Her final report is expected in the coming weeks.

In March, NHS England confirmed children will no longer be prescribed puberty blockers at gender identity clinics.

The drugs, which pause the physical changes of puberty such as breast development or facial hair, will now only be available to children as part of clinical research trials.

The government welcomed the “landmark decision”, adding it would help ensure care is based on evidence and is in the “best interests of the child”.

As the new clinics open, an NHS England spokesperson said: “In line with the Cass Review, NHS England took the decision to close the Tavistock and set up a fundamentally different and improved approach to children and young people’s gender services.

“This transition is a complex piece of work, but this is just the first step in establishing a new model which provides holistic support for children and young people and their families.

“Our focus is on ensuring continuity of care as we establish the new service, and all patients waiting will be offered a local mental health assessment, with extra national resource provided to ensure the best possible support.”

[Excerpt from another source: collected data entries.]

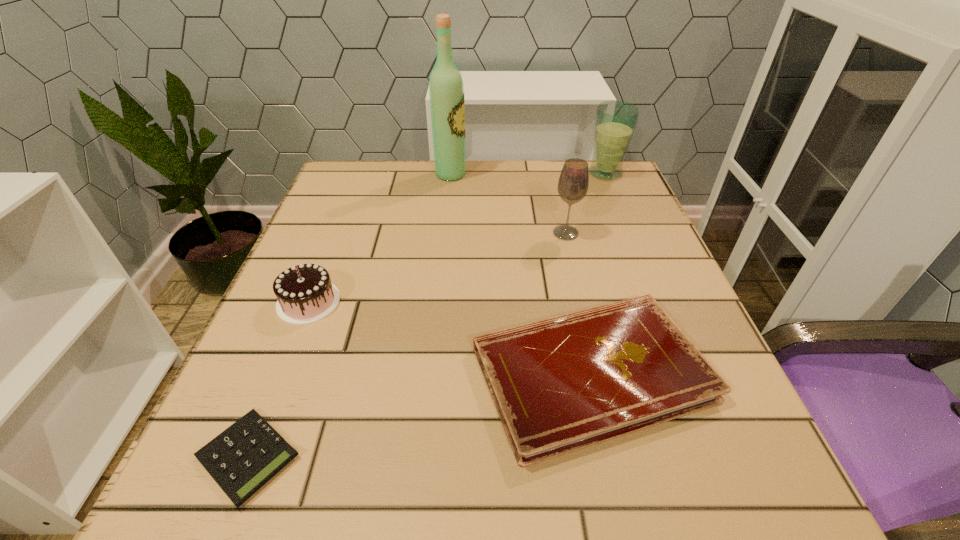 Identify which object is located as the second nearest to the calculator. Please provide its 2D coordinates. Your answer should be formatted as a tuple, i.e. [(x, y)], where the tuple contains the x and y coordinates of a point satisfying the conditions above.

[(565, 383)]

Where is `free location that satisfies the following two spatial constraints: 1. on the back side of the right glass drink container; 2. on the left side of the second shortest object`? The width and height of the screenshot is (960, 540). free location that satisfies the following two spatial constraints: 1. on the back side of the right glass drink container; 2. on the left side of the second shortest object is located at coordinates [x=546, y=173].

Identify the location of blank area in the image that satisfies the following two spatial constraints: 1. on the back side of the left glass drink container; 2. on the left side of the chocolate cake. Image resolution: width=960 pixels, height=540 pixels. (336, 233).

Locate an element on the screen. vacant position in the image that satisfies the following two spatial constraints: 1. on the back side of the calculator; 2. on the right side of the third farthest object is located at coordinates (338, 233).

Identify the location of free region that satisfies the following two spatial constraints: 1. on the back side of the calculator; 2. on the right side of the notebook. This screenshot has height=540, width=960. (281, 374).

In order to click on vacant point that satisfies the following two spatial constraints: 1. on the front-facing side of the fourth object from right to left; 2. on the right side of the fourth nearest object in this screenshot , I will do `click(444, 233)`. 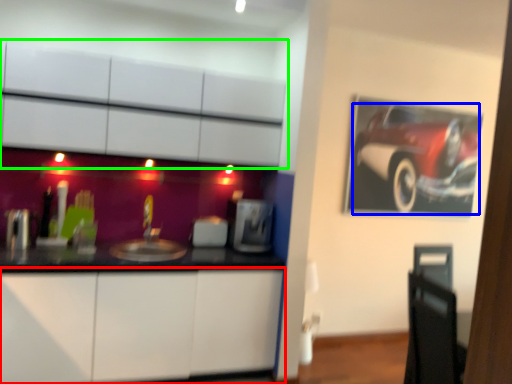 Question: Considering the real-world distances, which object is closest to cabinetry (highlighted by a red box)? land vehicle (highlighted by a blue box) or cabinetry (highlighted by a green box).

Choices:
 (A) land vehicle
 (B) cabinetry

Answer: (B) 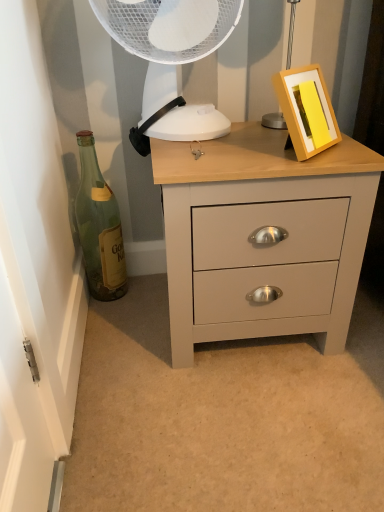 This screenshot has height=512, width=384. Find the location of `free space in front of green glass bottle at left`. free space in front of green glass bottle at left is located at coordinates (115, 328). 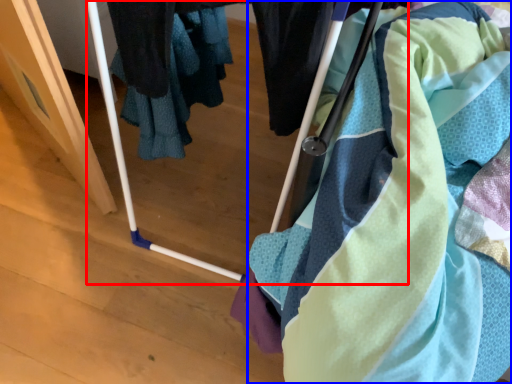 Question: Among these objects, which one is nearest to the camera, baby carriage (highlighted by a red box) or towel (highlighted by a blue box)?

Choices:
 (A) baby carriage
 (B) towel

Answer: (A) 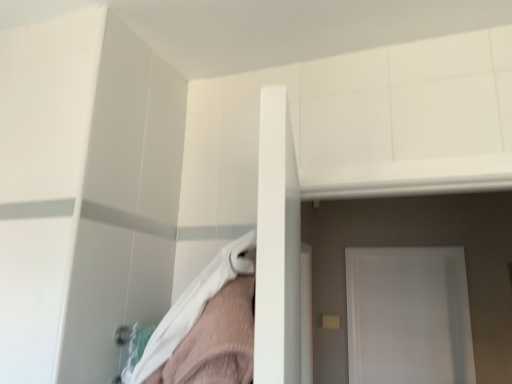 The height and width of the screenshot is (384, 512). Describe the element at coordinates (193, 305) in the screenshot. I see `white soft fabric at center` at that location.

Find the location of a particular element. white soft fabric at center is located at coordinates tap(193, 305).

Where is `white soft fabric at center`? This screenshot has width=512, height=384. white soft fabric at center is located at coordinates (193, 305). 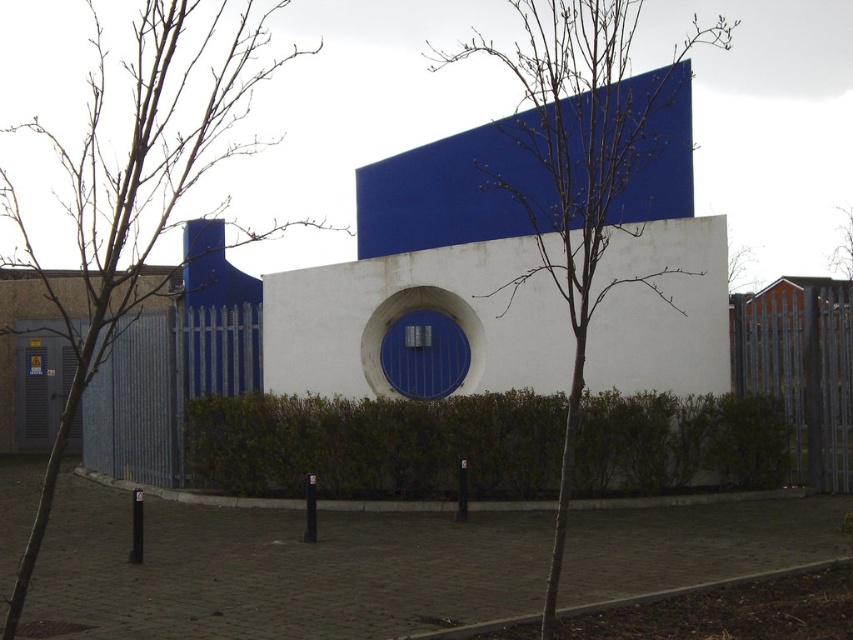 You are standing in front of the modern architectural structure with the blue and white walls. You notice two points marked on the building. The first point is at coordinate point(120, 316) and the second is at point(840, 273). Which point is closer to you?

Point(120, 316) is closer to the camera than point(840, 273), so the first point is closer to you.

You are standing in front of the modern building and want to walk from the bare branches at left to the green leafy hedge at center. Which direction should you move relative to the building?

The green leafy hedge at center is positioned on the right side of the bare branches at left, so you should move to the right to reach it. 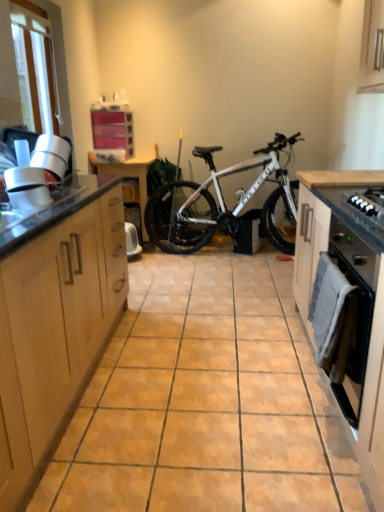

Mermaids, a transgender youth support charity, said it is concerned that young people’s “voices and experiences have been dismissed in what has become a heavily politicised process”.

Transgender Trend, which said it advocates for evidence-based treatment of children experiencing gender-related distress, described the closure of Gids as “good news” and added that “it remains to be seen whether the new gender hubs will follow the recommendations of the Cass Review and provide a service in line with normal standards of paediatric care”.